No soy ningún experto en ese mundo eclesial, ni tengo interés en llegar a serlo, pero es claro que hay asuntos que no encajan en absoluto y que, sea como sea, esta es noticia que afecta a todo el personal que en el mundo se mueve. A unos por la curiosidad, a otros por reflexiones de tipo social, y a muchos casi por hinchazón mística. De hecho, en esta sociedad de la piel de toro, por ejemplo, ya ha dado un gran respiro al asunto de la corrupción y de la crisis y, durante el próximo mes, no habrá día en el que no nos desayunemos con alguna variante de la noticia, del proceso de renuncia y de la elección del nuevo Papa.
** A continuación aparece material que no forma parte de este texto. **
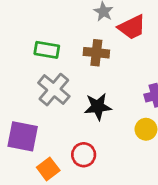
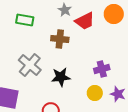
green rectangle: (47, 50) -> (25, 20), moved

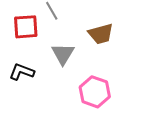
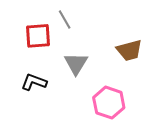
brown trapezoid: (101, 34) -> (129, 50), moved

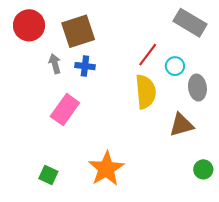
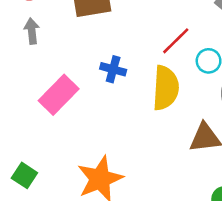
gray arrow: (55, 64) -> (32, 31), moved
blue cross: (85, 66) -> (113, 69), moved

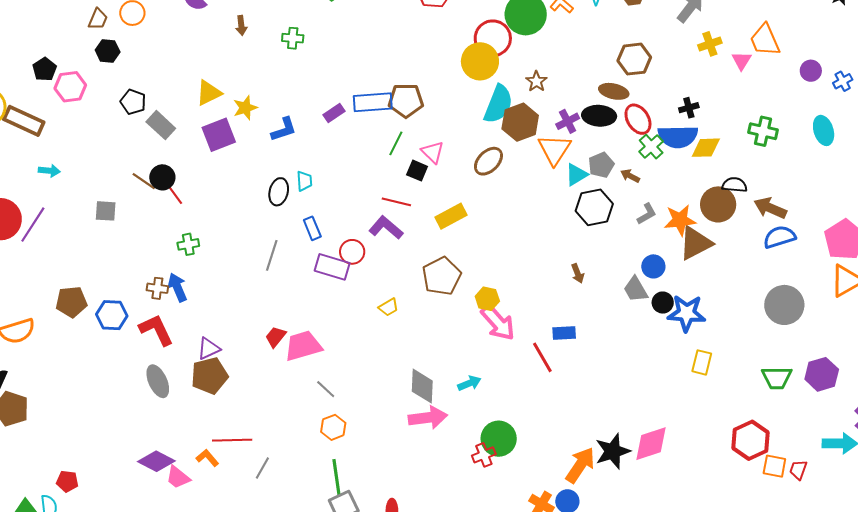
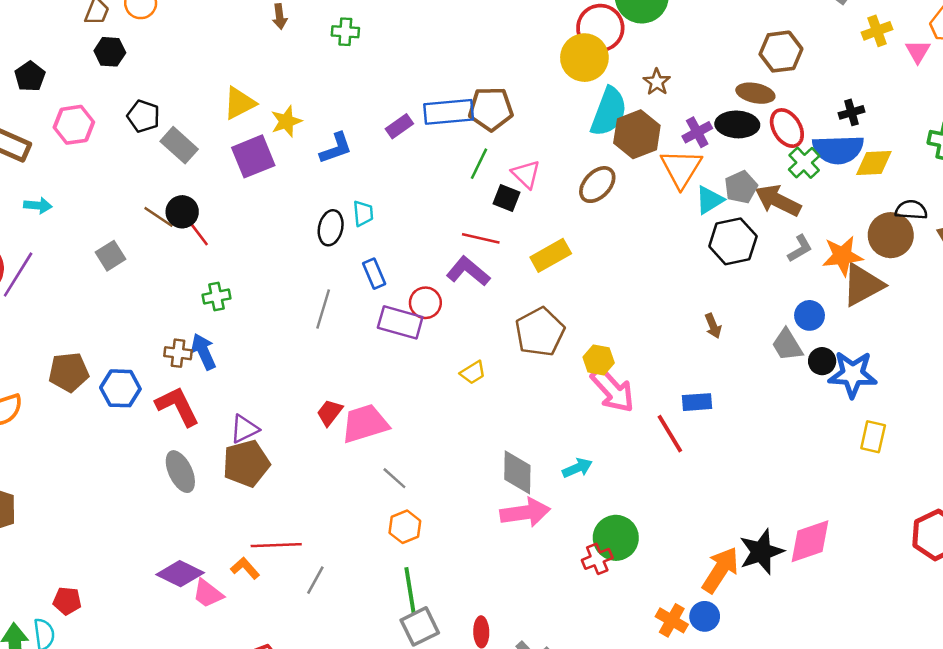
pink hexagon: (70, 87) -> (74, 125), moved
brown arrow: (630, 176) -> (778, 200), size x1.8
gray square: (106, 211) -> (111, 256), turned -35

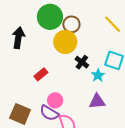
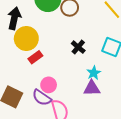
yellow circle: (65, 42) -> (26, 38), moved
cyan star: (98, 75) -> (94, 73), moved

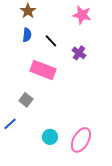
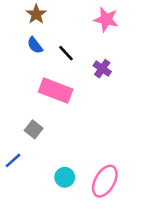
blue semicircle: (27, 35) -> (35, 45), turned 136

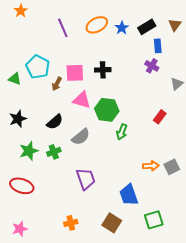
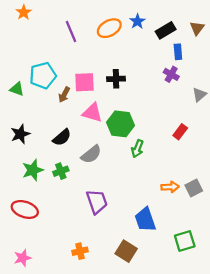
blue star: (122, 28) -> (137, 21), moved
cyan pentagon: (38, 67) -> (43, 75), turned 30
green square: (154, 220) -> (185, 241), moved

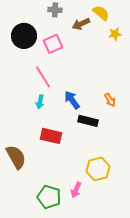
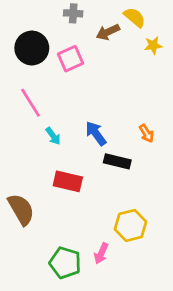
pink line: (43, 77) -> (30, 103), moved
cyan arrow: (40, 102) -> (53, 136), turned -48

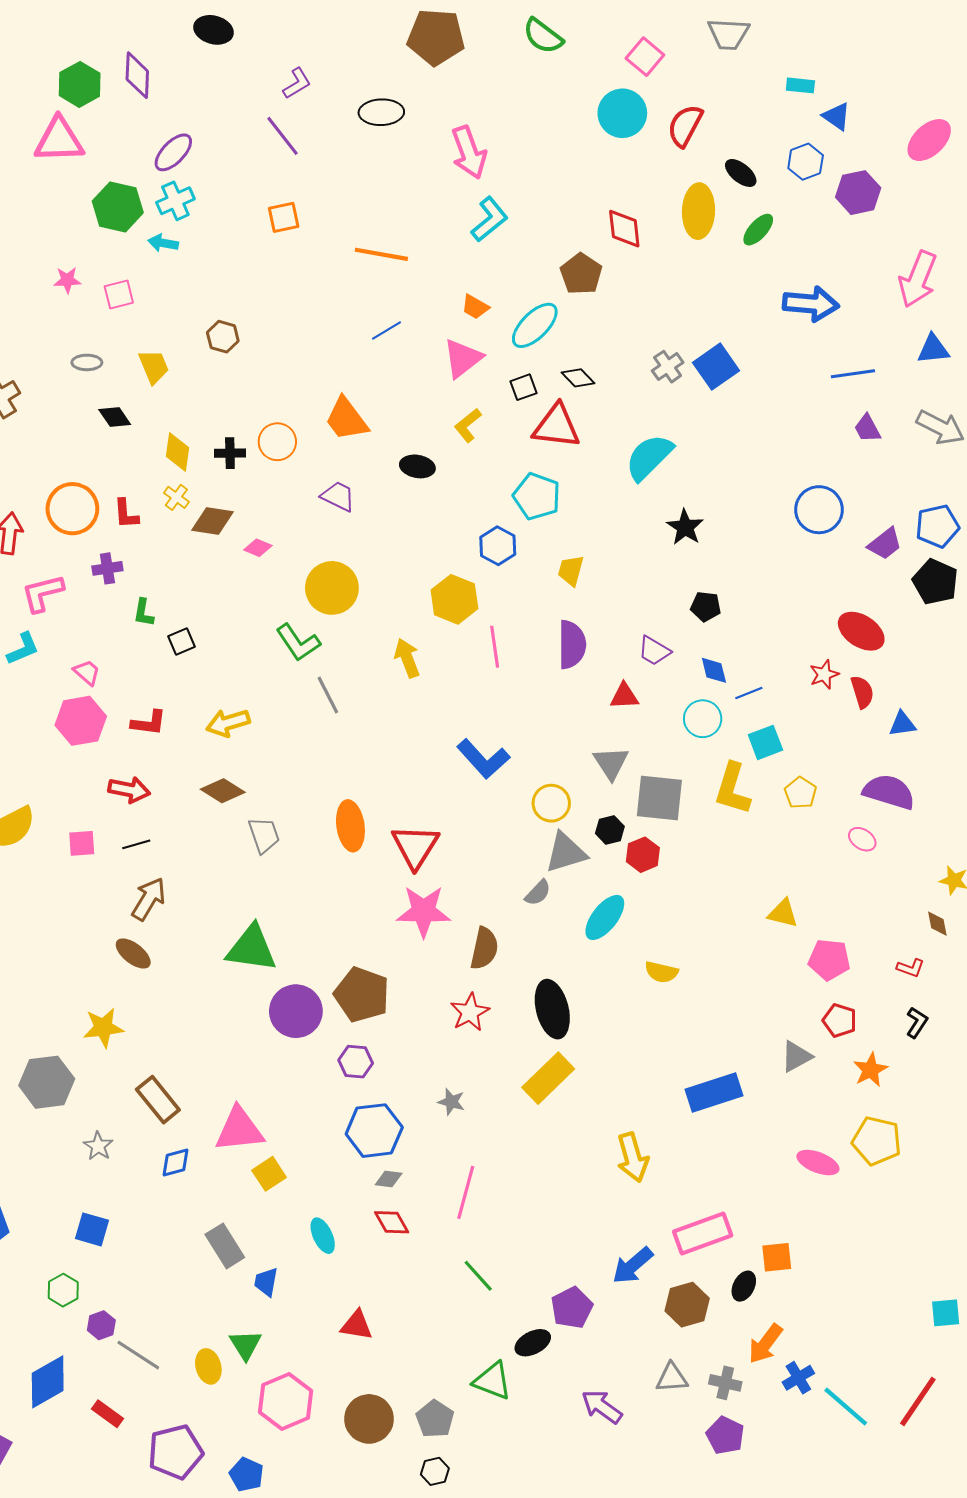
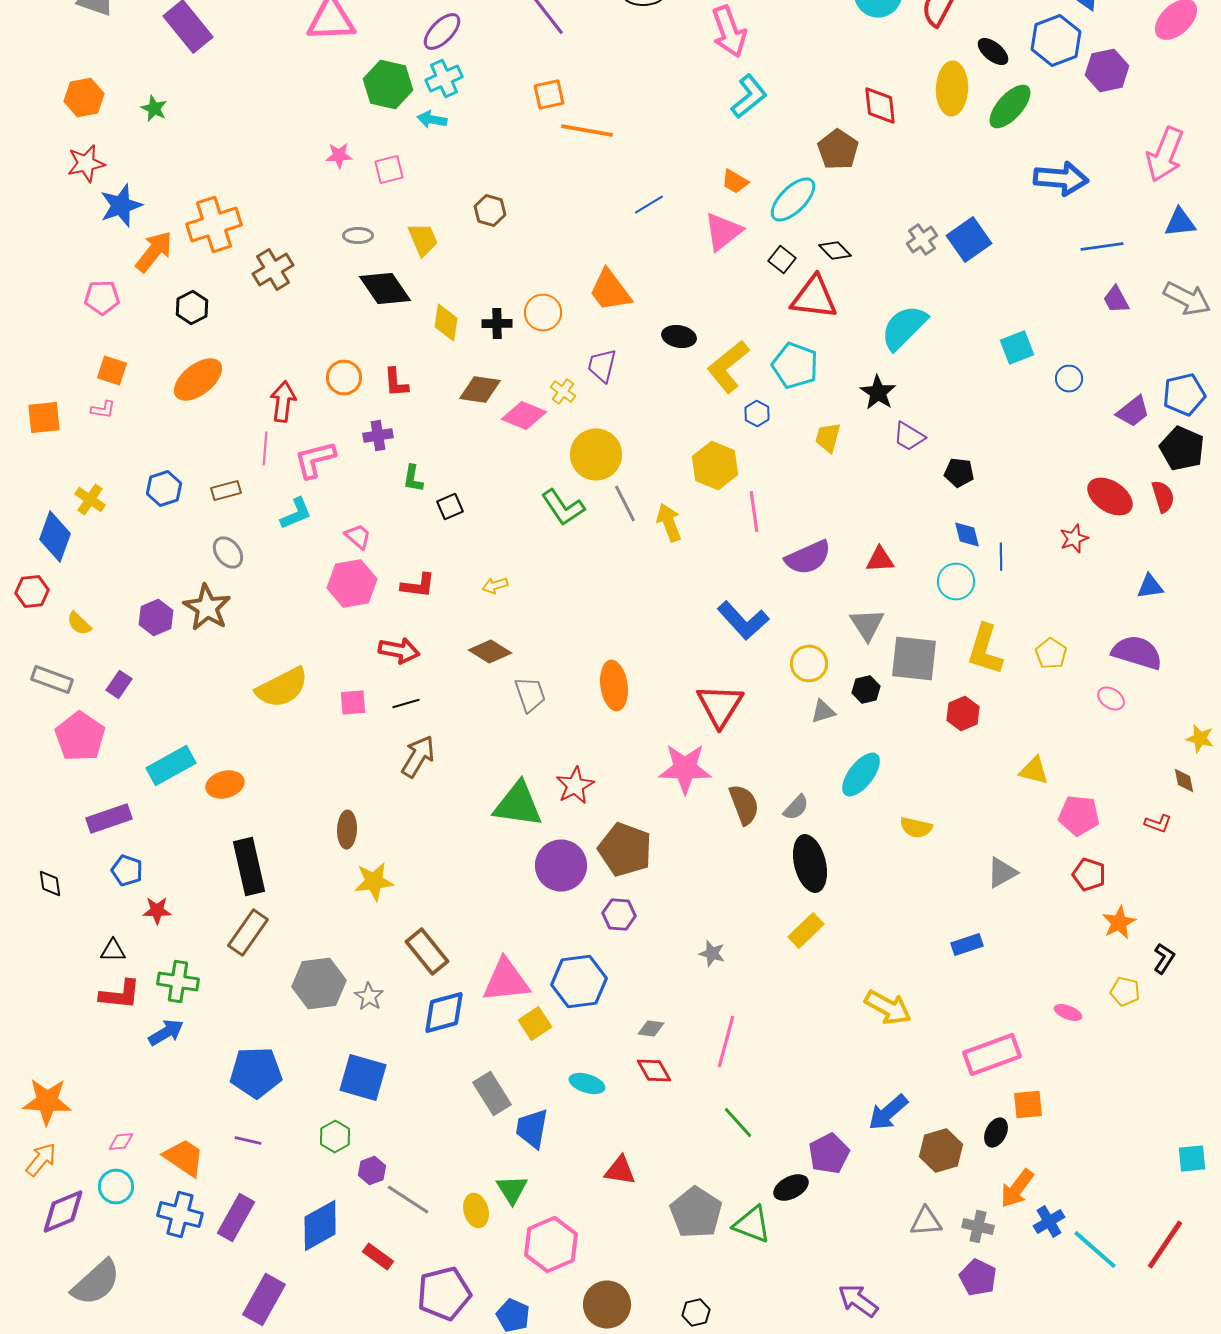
blue hexagon: (806, 162) -> (1056, 40), size x1.4
green ellipse: (758, 230) -> (1010, 106), size x1.4
orange line: (381, 254) -> (587, 130), moved
black square: (523, 387) -> (782, 260), turned -32
black diamond: (115, 417) -> (385, 288), size x1.6
yellow L-shape: (468, 425) -> (728, 366), moved, size x1.6
purple trapezoid: (338, 496) -> (602, 366), turned -102
yellow cross: (176, 497) -> (563, 392), moved
orange circle: (72, 509) -> (344, 378), size x0.7
blue circle: (819, 510) -> (1069, 378), size x0.6
black star: (685, 527) -> (878, 392), moved
blue hexagon: (498, 546) -> (757, 414), size x0.7
pink diamond: (258, 548) -> (524, 416), size x1.6
purple semicircle: (572, 645) -> (808, 558), moved, turned 66
purple trapezoid: (654, 651) -> (909, 436), moved
red semicircle: (862, 692) -> (1163, 496), moved
blue line: (749, 693) -> (1001, 556), turned -68
gray line: (328, 695) -> (625, 504), moved
yellow arrow: (228, 723) -> (495, 586), size x0.6
cyan square: (765, 742) -> (1017, 348), moved
red triangle: (415, 846) -> (720, 706), moved
gray triangle: (566, 853) -> (823, 712), size x0.6
red hexagon: (643, 855) -> (963, 714), moved
gray semicircle: (538, 893) -> (796, 808), moved
brown semicircle: (484, 948) -> (744, 804), turned -33
brown ellipse: (133, 953) -> (347, 830), moved, turned 54
red star: (470, 1012) -> (575, 786), moved
black L-shape: (917, 1022) -> (1164, 958), moved
gray triangle: (796, 1056) -> (1002, 872), moved
yellow rectangle: (548, 1078) -> (806, 930), size x0.7
gray hexagon: (47, 1082) -> (319, 984), moved
blue rectangle: (714, 1093) -> (967, 944), size x0.6
blue hexagon: (374, 1131) -> (579, 982), moved
yellow pentagon: (877, 1141) -> (1125, 992), size x0.6
yellow arrow: (633, 1157) -> (888, 1008), turned -45
blue diamond: (175, 1163) -> (444, 1012), size x1.5
pink ellipse: (818, 1163) -> (1068, 1012), size x0.7
blue square: (92, 1229) -> (363, 1078), size x1.4
pink rectangle: (703, 1234) -> (992, 1054), moved
cyan ellipse: (323, 1236) -> (587, 1084), turned -48
blue trapezoid: (266, 1282) -> (532, 1128), size x1.4
purple arrow: (602, 1407) -> (858, 1300), moved
brown circle: (369, 1419) -> (607, 1304), moved
gray pentagon: (435, 1419) -> (696, 1212), moved, size x1.4

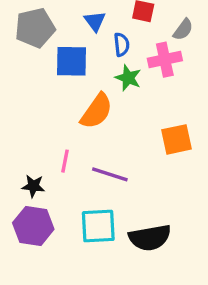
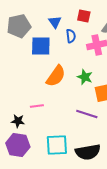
green star: (128, 78) -> (85, 77), moved
pink line: (65, 161) -> (37, 106), turned 72
purple line: (110, 174) -> (87, 114), moved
La posibilidad de que todo se reduzca a la convicción de que, a cierta edad, es bueno dar paso a otras manos y a otras mentes existe, pero no es fácil de entender para el caso, sobre todo teniendo en cuenta los antecedentes históricos que hay. Será, sin duda, la que traten de ofrecer las gentes de la jerarquía y los fieles más dóciles. Allá ellos. Aventuro incluso que se apresurarán a clamar que en la iglesia sí que se ofrecen ejemplos y práctica de dirigentes que dimiten y lo dejan, como ejemplo para todos los demás. No hace falta ser muy listo para adivinarlo. Es práctica común a lo largo de la Historia. Niegan todo y, en cuanto aparentan cambiar el rumbo una vez, se proclaman adalides de esa práctica. Hay ejemplos a millares.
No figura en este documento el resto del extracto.